Directions:
All records are to be transcribed in full; any pictures among them are to be skipped.

(Saved entries)
#####
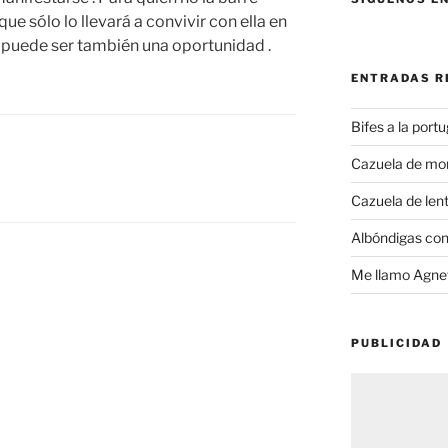
ue sólo lo llevará a convivir con ella en
a puede ser también una oportunidad .
ENTRADAS R
Bifes a la port
Cazuela de mo
Cazuela de lent
Albóndigas con
Me llamo Agnet
PUBLICIDAD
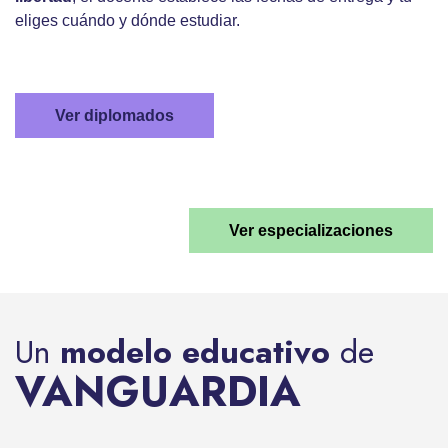
eliges cuándo y dónde estudiar.
Ver diplomados
Ver especializaciones
Un
modelo educativo
de
VANGUARDIA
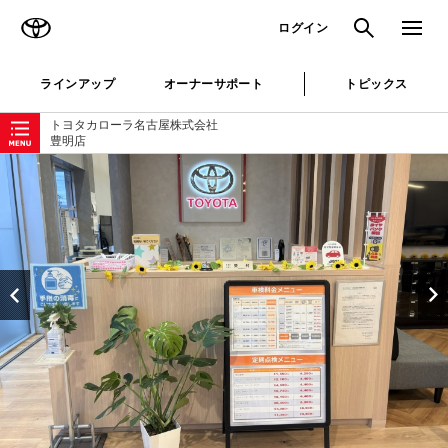
TOYOTA
検索
メニュ
ログイン
ラインアップ
オーナーサポート
トピックス
ローカルナビゲーション
トヨタカローラ名古屋株式会社
豊明店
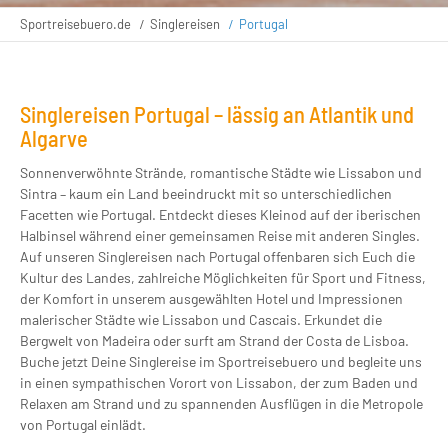
Sportreisebuero.de
Singlereisen
Portugal
Singlereisen Portugal – lässig an Atlantik und
Algarve
Sonnenverwöhnte Strände, romantische Städte wie Lissabon und
Sintra – kaum ein Land beeindruckt mit so unterschiedlichen
Facetten wie Portugal. Entdeckt dieses Kleinod auf der iberischen
Halbinsel während einer gemeinsamen Reise mit anderen Singles.
Auf unseren Singlereisen nach Portugal offenbaren sich Euch die
Kultur des Landes, zahlreiche Möglichkeiten für Sport und Fitness,
der Komfort in unserem ausgewählten Hotel und Impressionen
malerischer Städte wie Lissabon und Cascais. Erkundet die
Bergwelt von Madeira oder surft am Strand der Costa de Lisboa.
Buche jetzt Deine Singlereise im Sportreisebuero und begleite uns
in einen sympathischen Vorort von Lissabon, der zum Baden und
Relaxen am Strand und zu spannenden Ausflügen in die Metropole
von Portugal einlädt.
#####
Response to the exercise:
ue sólo lo llevará a convivir con ella en
a puede ser también una oportunidad .
ENTRADAS R
Bifes a la port
Cazuela de mo
Cazuela de lent
Albóndigas con
Me llamo Agnet
PUBLICIDAD
eliges cuándo y dónde estudiar.
Ver diplomados
Ver especializaciones
Un
modelo educativo
de
VANGUARDIA
TOYOTA
検索
メニュ
ログイン
ラインアップ
オーナーサポート
トピックス
ローカルナビゲーション
トヨタカローラ名古屋株式会社
豊明店
Sportreisebuero.de
Singlereisen
Portugal
Singlereisen Portugal – lässig an Atlantik und
Algarve
Sonnenverwöhnte Strände, romantische Städte wie Lissabon und
Sintra – kaum ein Land beeindruckt mit so unterschiedlichen
Facetten wie Portugal. Entdeckt dieses Kleinod auf der iberischen
Halbinsel während einer gemeinsamen Reise mit anderen Singles.
Auf unseren Singlereisen nach Portugal offenbaren sich Euch die
Kultur des Landes, zahlreiche Möglichkeiten für Sport und Fitness,
der Komfort in unserem ausgewählten Hotel und Impressionen
malerischer Städte wie Lissabon und Cascais. Erkundet die
Bergwelt von Madeira oder surft am Strand der Costa de Lisboa.
Buche jetzt Deine Singlereise im Sportreisebuero und begleite uns
in einen sympathischen Vorort von Lissabon, der zum Baden und
Relaxen am Strand und zu spannenden Ausflügen in die Metropole
von Portugal einlädt.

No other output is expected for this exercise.